___ Dataset extract
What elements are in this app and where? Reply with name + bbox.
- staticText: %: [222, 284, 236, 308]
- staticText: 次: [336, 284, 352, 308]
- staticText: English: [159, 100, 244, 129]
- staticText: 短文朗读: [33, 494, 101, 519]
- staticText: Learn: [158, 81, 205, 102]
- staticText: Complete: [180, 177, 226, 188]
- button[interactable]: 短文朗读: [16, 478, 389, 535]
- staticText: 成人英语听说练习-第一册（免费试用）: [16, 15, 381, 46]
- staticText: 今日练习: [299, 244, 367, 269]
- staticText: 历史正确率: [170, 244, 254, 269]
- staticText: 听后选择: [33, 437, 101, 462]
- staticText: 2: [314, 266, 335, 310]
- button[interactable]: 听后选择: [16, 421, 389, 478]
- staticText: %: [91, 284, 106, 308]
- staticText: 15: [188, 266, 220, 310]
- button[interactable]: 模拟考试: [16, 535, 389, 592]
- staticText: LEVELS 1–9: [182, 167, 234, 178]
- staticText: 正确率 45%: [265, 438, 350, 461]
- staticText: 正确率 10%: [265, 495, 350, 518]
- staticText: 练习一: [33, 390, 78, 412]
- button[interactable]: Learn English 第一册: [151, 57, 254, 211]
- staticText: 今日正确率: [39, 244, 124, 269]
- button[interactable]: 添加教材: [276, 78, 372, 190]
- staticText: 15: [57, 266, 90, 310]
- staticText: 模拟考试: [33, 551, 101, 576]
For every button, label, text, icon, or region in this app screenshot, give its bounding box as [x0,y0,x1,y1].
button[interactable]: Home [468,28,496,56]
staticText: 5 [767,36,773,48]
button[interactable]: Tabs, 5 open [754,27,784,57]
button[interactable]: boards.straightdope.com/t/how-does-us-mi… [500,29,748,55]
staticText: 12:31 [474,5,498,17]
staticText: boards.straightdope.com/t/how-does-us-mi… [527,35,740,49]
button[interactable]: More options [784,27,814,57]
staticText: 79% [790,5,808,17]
______
What is being asked.
Each entry above should be written again exactly.

Result for this exercise.
What elements are in this app and where? Reply with name + bbox.
- staticText: %: [222, 284, 236, 308]
- staticText: 次: [336, 284, 352, 308]
- staticText: English: [159, 100, 244, 129]
- staticText: 短文朗读: [33, 494, 101, 519]
- staticText: Learn: [158, 81, 205, 102]
- staticText: Complete: [180, 177, 226, 188]
- button[interactable]: 短文朗读: [16, 478, 389, 535]
- staticText: 成人英语听说练习-第一册（免费试用）: [16, 15, 381, 46]
- staticText: 今日练习: [299, 244, 367, 269]
- staticText: 历史正确率: [170, 244, 254, 269]
- staticText: 听后选择: [33, 437, 101, 462]
- staticText: 2: [314, 266, 335, 310]
- button[interactable]: 听后选择: [16, 421, 389, 478]
- staticText: %: [91, 284, 106, 308]
- staticText: 15: [188, 266, 220, 310]
- button[interactable]: 模拟考试: [16, 535, 389, 592]
- staticText: LEVELS 1–9: [182, 167, 234, 178]
- staticText: 正确率 45%: [265, 438, 350, 461]
- staticText: 正确率 10%: [265, 495, 350, 518]
- staticText: 练习一: [33, 390, 78, 412]
- button[interactable]: Learn English 第一册: [151, 57, 254, 211]
- staticText: 今日正确率: [39, 244, 124, 269]
- button[interactable]: 添加教材: [276, 78, 372, 190]
- staticText: 15: [57, 266, 90, 310]
- staticText: 模拟考试: [33, 551, 101, 576]
For every button, label, text, icon, or region in this app screenshot, give its bounding box as [x0,y0,x1,y1].
button[interactable]: Home [468,28,496,56]
staticText: 5 [767,36,773,48]
button[interactable]: Tabs, 5 open [754,27,784,57]
button[interactable]: boards.straightdope.com/t/how-does-us-mi… [500,29,748,55]
staticText: 12:31 [474,5,498,17]
staticText: boards.straightdope.com/t/how-does-us-mi… [527,35,740,49]
button[interactable]: More options [784,27,814,57]
staticText: 79% [790,5,808,17]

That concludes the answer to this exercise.